Dúvidas sobre a tolerância do bafômetro nas blitzes da Lei Seca seguem em debate entre motoristas. A legislação brasileira é rígida e não admite consumo de bebida alcoólica antes de assumir o volante. A diferença entre tolerância e margem de erro é técnica e envolve o funcionamento de equipamentos de medição.

O radar de bebida alcoólica é instrumento de precisão. Pequenas variações podem ocorrer, mas não constituem benefício para quem bebeu. Em caso de exame de sangue, qualquer traço de álcool resulta em punição.

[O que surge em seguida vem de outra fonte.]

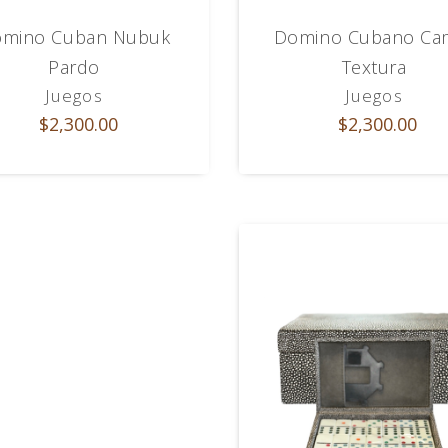
mino Cuban Nubuk
Domino Cubano Ca
Pardo
Textura
Juegos
Juegos
$2,300.00
$2,300.00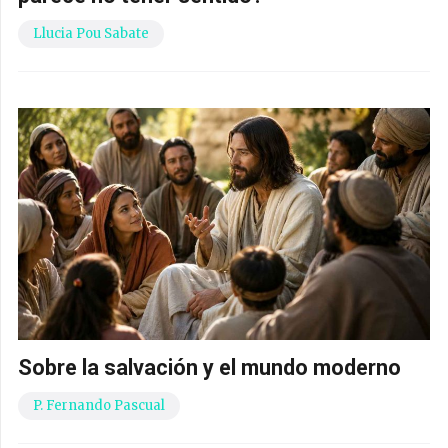
Llucia Pou Sabate
Sobre la salvación y el mundo moderno
P. Fernando Pascual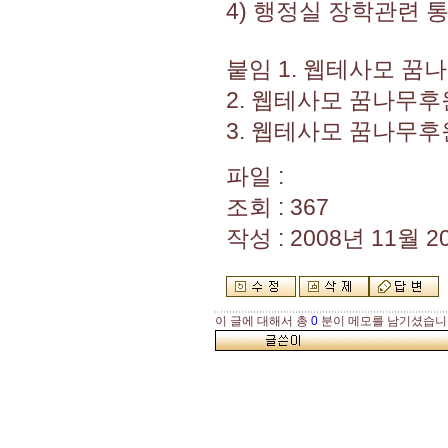
4) 행정실 장학관련 
붙임 1. 웹테사모 꿈
2. 웹테사모 꿈나무후
3. 웹테사모 꿈나무후원
파일 :
조회 : 367
작성 : 2008년 11월 20
이 글에 대해서 총
0
분이 메모를 남기셨습니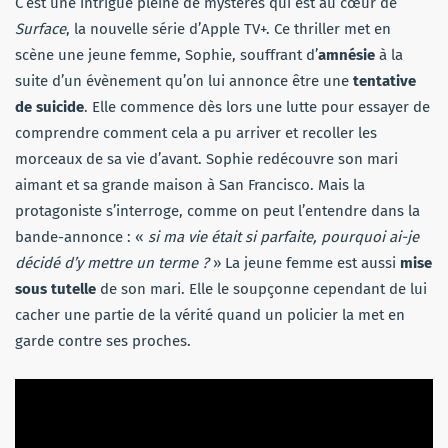
C’est une intrigue pleine de mystères qui est au cœur de
Surface
, la nouvelle série d’Apple TV+. Ce thriller met en
scène une jeune femme, Sophie, souffrant d’
amnésie
à la
suite d’un évènement qu’on lui annonce être une
tentative
de suicide
. Elle commence dès lors une lutte pour essayer de
comprendre comment cela a pu arriver et recoller les
morceaux de sa vie d’avant. Sophie redécouvre son mari
aimant et sa grande maison à San Francisco. Mais la
protagoniste s’interroge, comme on peut l’entendre dans la
bande-annonce : «
si ma vie était si parfaite, pourquoi ai-je
décidé d’y mettre un terme ?
» La jeune femme est aussi
mise
sous tutelle
de son mari. Elle le soupçonne cependant de lui
cacher une partie de la vérité quand un policier la met en
garde contre ses proches.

A aplicação prática desse tema depende de parâmetros legais definidos pelo Conselho Nacional de Trânsito. A regra estabelece que até 0,04 mg/L cobre variações do bafômetro, funcionando como proteção técnica, não como tolerância ao consumo.

Margem de erro e limites

Caso o resultado fique entre 0,05 mg/L e 0,33 mg/L, a infração é classificada como gravíssima. O motorista sofre autuação, suspensão da carteira por 12 meses e recolhimento do documento. Em caso de reincidência em um ano, os valores sobem.

A penalidade financeira para esse intervalo é de R$ 2.934,70, segundo o cálculo vigente. Além disso, há suspensão do direito de dirigir por 12 meses. Reincidência dentro de 12 meses eleva o custo para R$ 5.869,40 e aumenta o tempo de suspensão para 24 meses.

Transformação em crime e limites

Quando o bafômetro indica 0,34 mg/L ou mais, a prática deixa de ser administrativa e passa a caracterizar crime. O condutor pode responder por direção sob influência de álcool, com risco de detenção entre seis meses e três anos. A medida se baseia em dados de saúde pública sobre acidentes alcoo­lizados.

A linha entre infração administrativa e crime é definida por esse ponto crítico. As sanções penais acompanham o enquadramento, sem prejuízo de medidas administrativas previstas em lei.